Part of it got completed last year (about 6 feet wide and 60 feet long. Another swath of 10 feet or so got tilled last weekend, and I’m working on getting the sod and weeds out of it.
I have a LONG way to go to get to this point, and it will not be quite like this, since a lot of my area is sunny.
I’ll be able to plant hostas under the Magnolia tree and some of the other shade plants in the shadiest areas of the finished garden.
This is what is finished so far: It is one long expanse with a single bird bath in the middle.
May 18, 2013. Finished the hand tilling of the whole area and amended the soil with compost. Ready to plant.

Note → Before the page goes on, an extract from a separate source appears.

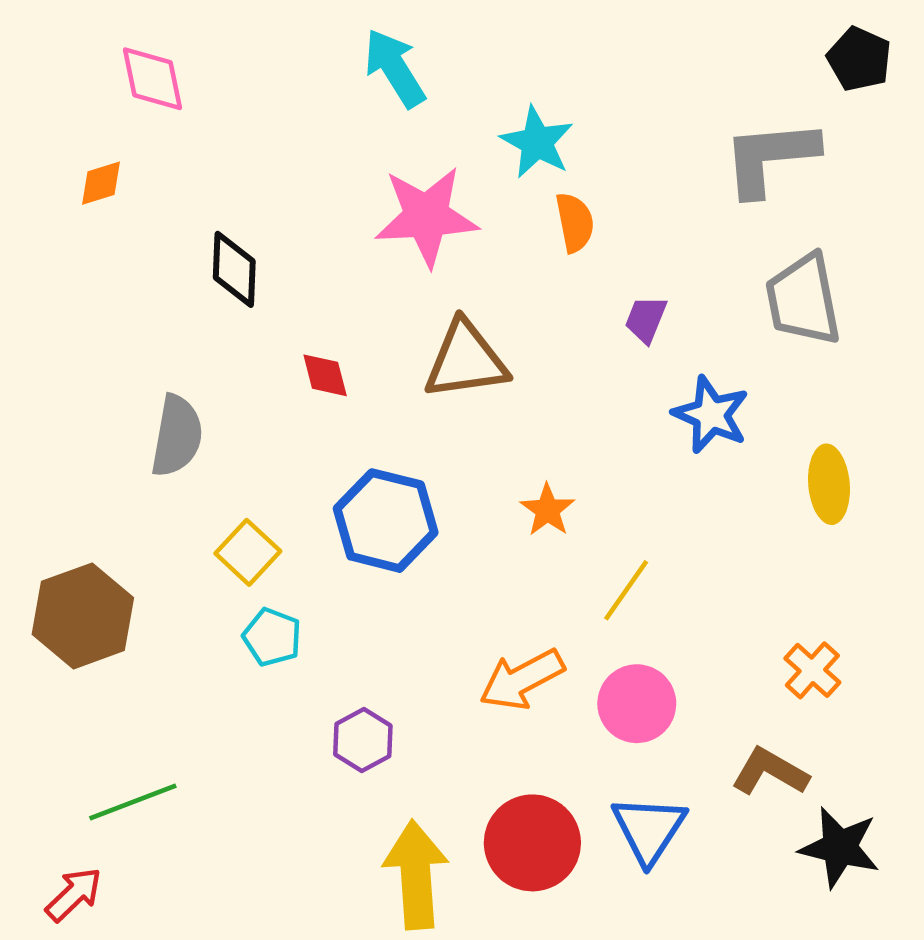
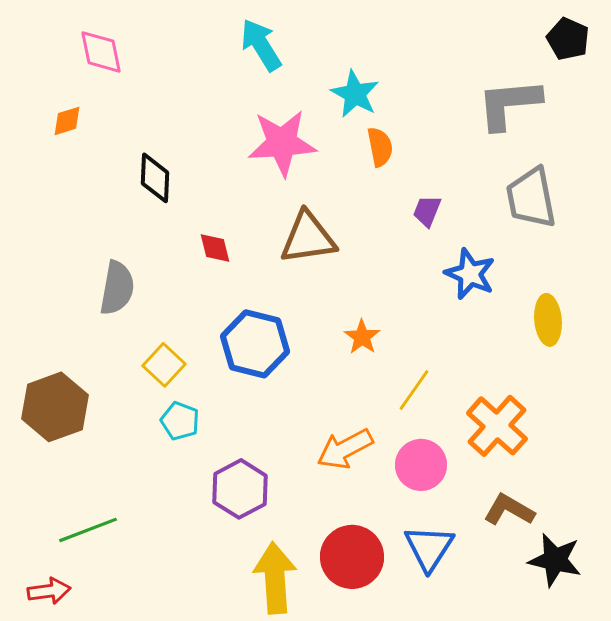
orange cross: (812, 670) -> (497, 426), moved, size x1.6
purple hexagon: (363, 740) -> (240, 489), size x1.4
red arrow: (74, 894) -> (49, 591), turned 36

My first plantings for the bed are a baptisia plant and a large clump of irises. Both of these were planted too close to my knock out roses in my front bed, so I dug them up and moved them to the back.
The irises have flowered already but will be fine next spring. The baptisia does not like moving, so it may suffer this year but it will be find next spring too.
(It has very deep roots and just hates being moved.)
Many, many articles will come about plants that I plan to grow in this test garden. It will keep me busy for months and months!
Update: July 3, 2013. See more photos of the newest plantings here before my daughter’s graduation party.
Update: Mid July, 2013: Photos showing latest growth of plants.
Update: August 1, 2013 – How I hid the chain link fence behind my test garden.
Update: August, 2016 – as is the case with many of my projects, things change along the way. The garden gets a reasonable amount of shade but not enough to work as a shade garden.
This is a photo of it in July 2016 with lots of flowering plants.
After this photo was taken, I changed my seating area and pathway, so it looks different again. It is amazing what a few years will do for plant growth!